On the regulatory side, the Government launched an e-Registry Team to help businesses get licensed more quickly by rising infringement risks and offering a centralized online forum for entrepreneurs to access business licensing and registration information.
It is real that innovation is taking place across Africa, not just in Kenya. For example, Nigeria, South Africa, and Rwanda are three central regions where innovation thrives, and change provides fresh investment prospects and disrupts traditional industries.
Yet something new is happening in the ‘Silicon Savannah,’ as Kenya is affectionately called.
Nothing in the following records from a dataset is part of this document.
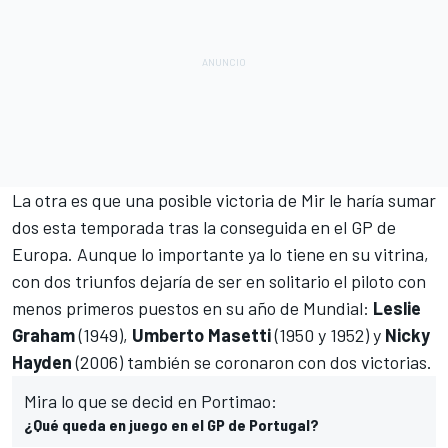
La otra es que una posible victoria de Mir le haría sumar
dos esta temporada
tras la conseguida en el GP de
Europa
. Aunque lo importante ya lo tiene en su vitrina,
con dos triunfos dejaría de ser en solitario el piloto con
menos primeros puestos en su año de Mundial:
Leslie
Graham
(1949),
Umberto Masetti
(1950 y 1952) y
Nicky
Hayden
(2006) también se coronaron con dos victorias.
Mira lo que se decid en Portimao:
¿Qué queda en juego en el GP de Portugal?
The best elements for innovation, creative community, environment, and government support have come together to create something unique in the nation. An atmosphere of imagination that I believe has only just started.
I look forward to my visit to Nairobi and get a first-hand view of the environment of entrepreneurship and early-stage investment opportunities. I am going to make sure that I make a follow-up to my conference.
4. The Silicon Savannah
Kenya’s so-called Silicon Savannah is just trailing South Africa’s upper-middle-income market, with Mauritius coming eighth.
“Kenya has a record of a high rate of innovation, outperforming innovation levels compared to GDP for the ninth straight year, an outstanding record in the same period as other low-middle – income countries such as India, the Republic of Moldova and Vietnam,” reads the study.
Kenya’s creative success has been due to the convenient access of entrepreneurs to credit and micro-finance loans.
Kenya’s $1 billion software hub is home to more than 200 entrepreneurs and well-established businesses, including IBM, Intel, and Microsoft. They are trying to address technology challenges, but here the issues are a bit different from locating a parking space or having the laundry folded. For example, BRCK links off-grid schools to the Internet via solar-powered routers and tablets. AB3D transforms electrical waste into an inexpensive 3D printer that spits out artificial limbs. According to Stroisch, AB3D creator Roy Mwangi “wants to see Kenya as a nation with talent and innovative potential.”
Thanks to a robust private sector, government funding, and outside investment, the artistic capacity was unleashed about ten years ago.